Platform engineering is fundamentally changing how enterprises handle compliance by moving away from reactive, manual audits toward automated, policy-driven systems.
Embedding governance into infrastructure pipelines creates scalable, real-time compliance, ultimately turning regulatory requirements into seamless, built-in features of the modern engineering ecosystem.
These controls are typically embedded in the DevOps pipelines they create for their consuming development teams.
“These are often referred to as paved or golden paths, where compliance is built into the pipeline so developers can adhere to compliance controls without even knowing they are in place,” explains Jim Mercer, IDC program vice president, software development, DevOps and DevSecOps.
Compliance may include application security testing (AST) and might include SAST, Secrets Detection, and SCA. Compliance can also extend to the supply chain itself, building SBOM for dependency management, artifact signing, and attestation to capture metadata.
Mercer says a good benchmark is Supply-Chain Levels for Software Artifacts (SLSA), but adds companies may also need to consider other compliance standards, such as CIS Benchmarks, NIST, and DISA STIGs.
Additional organizational compliance requirements, such as HIPAA, SOC 2, PCI, and others, may require specific checks and data audits throughout the DevOps pipeline.
Automated Compliance, PaC Benefits
Mercer explains that in platform engineering, the goal is to transform compliance from a reactive “checkpoint” into a continuous service.
“Automation is best suited for high-velocity, objective technical checks, while manual audits might be needed for high-level governance and nuance,” he says.
He adds that a best practice is to automate as much as possible to reduce friction, improve velocity, and avoid the risk of human error.
Meanwhile, Policy-as-Code (PaC) fundamentally shifts governance from a static, reactive process to a dynamic, proactive service.
Mercer explains that in a traditional model, governance often relies on manual review of spreadsheets or PDFs, creating a “compliance tax” that slows down engineering teams.
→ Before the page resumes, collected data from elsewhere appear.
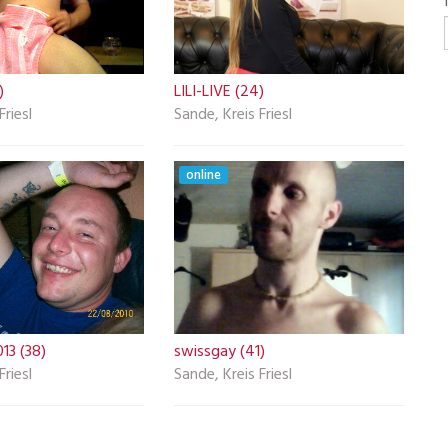
)
LILI-LIVE (24)
Friesl
Sande, Kreis Friesl
online
13 (38)
swissgay (41)
Friesl
Sande, Kreis Friesl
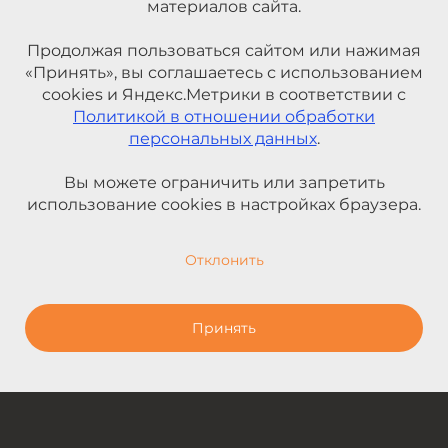
материалов сайта.
Продолжая пользоваться сайтом или нажимая
«Принять», вы соглашаетесь с использованием
cookies и Яндекс.Метрики в соответствии с
Политикой в отношении обработки
персональных данных
.
Вы можете ограничить или запретить
использование cookies в настройках браузера.
Отклонить
Принять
Many modern PaC tools use declarative languages (like Rego or CUE) to define rules.
“By codifying these rules, organizations can enforce governance with the same speed and rigor they use for software delivery,” Mercer says.
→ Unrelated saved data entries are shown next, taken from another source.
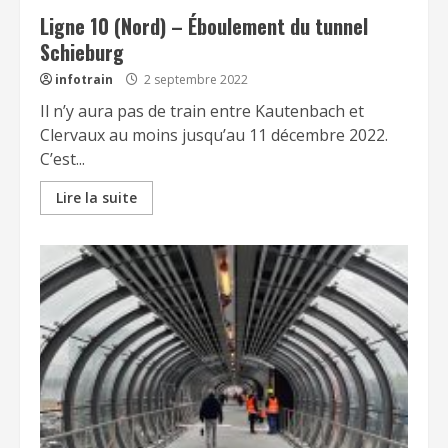
Ligne 10 (Nord) – Éboulement du tunnel
Schieburg
infotrain
2 septembre 2022
Il n’y aura pas de train entre Kautenbach et
Clervaux au moins jusqu’au 11 décembre 2022.
C’est...
Lire la suite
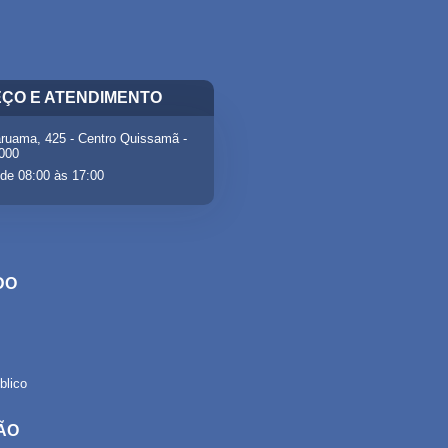
ÇO E ATENDIMENTO
ruama, 425 - Centro Quissamã -
-000
de 08:00 às 17:00
DO
lico
ÃO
Velocity, Efficiency Metrics
To assess whether compliance is truly becoming continuous and real-time, Mercer points to DORA-related metrics or velocity and efficiency metrics, for example the percentage of deployments that pass automated compliance checks on the first attempt.
“A low ratio indicates that your Golden Paths are not well-aligned with developer workflows,” he says.
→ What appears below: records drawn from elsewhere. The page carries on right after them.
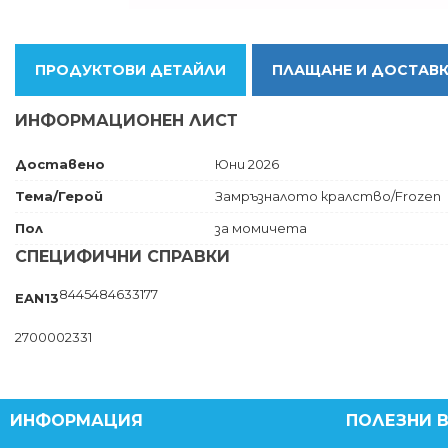
ПРОДУКТОВИ ДЕТАЙЛИ
ПЛАЩАНЕ И ДОСТАВ
ИНФОРМАЦИОНЕН ЛИСТ
Доставено
Юни 2026
Тема/Герой
Замръзналото кралство/Frozen
Пол
за момичета
СПЕЦИФИЧНИ СПРАВКИ
8445484633177
EAN13
2700002331
ИНФОРМАЦИЯ
ПОЛЕЗНИ 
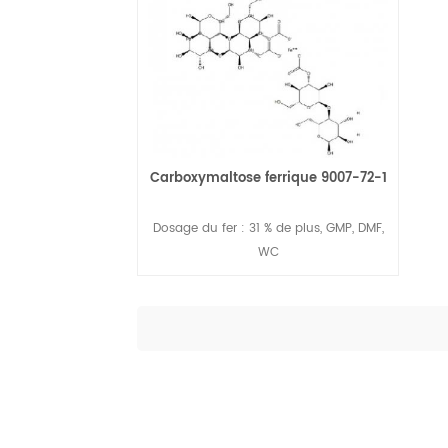
Carboxymaltose ferrique 9007-72-1
Dosage du fer : 31 % de plus, GMP, DMF,
WC
Lire La Suite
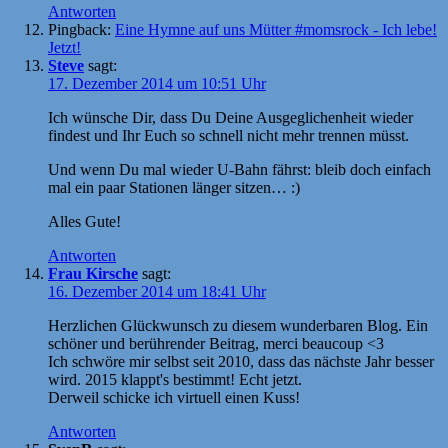
Antworten
Pingback:
Eine Hymne auf uns Mütter #momsrock - Ich lebe!
Jetzt!
Steve
sagt:
17. Dezember 2014 um 10:51 Uhr
Ich wünsche Dir, dass Du Deine Ausgeglichenheit wieder
findest und Ihr Euch so schnell nicht mehr trennen müsst.
Und wenn Du mal wieder U-Bahn fährst: bleib doch einfach
mal ein paar Stationen länger sitzen… :)
Alles Gute!
Antworten
Frau Kirsche
sagt:
16. Dezember 2014 um 18:41 Uhr
Herzlichen Glückwunsch zu diesem wunderbaren Blog. Ein
schöner und berührender Beitrag, merci beaucoup <3
Ich schwöre mir selbst seit 2010, dass das nächste Jahr besser
wird. 2015 klappt's bestimmt! Echt jetzt.
Derweil schicke ich virtuell einen Kuss!
Antworten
Another might be the lead time for compliance approval, measuring the time from when code is committed to when all automated compliance gates are cleared.
“In an effective platform engineering scenario using a paved path, this should be measured in minutes, not days,” Mercer explains.
Risks, Blind Spots
When compliance moves from a human-led checklist to a set of silent automation, the nature of failure changes from “missing a step” to “systemic blind spots.”
Mercer cautions that automation only checks for the specific patterns it has been programmed to see, while over-reliance on existing templates can lead to a “set it and forget it” mentality, resulting in stale compliance logic.
“However, more intelligent AI-driven compliance provides the promise of managing the nuances that static code-based policies might miss,” he says.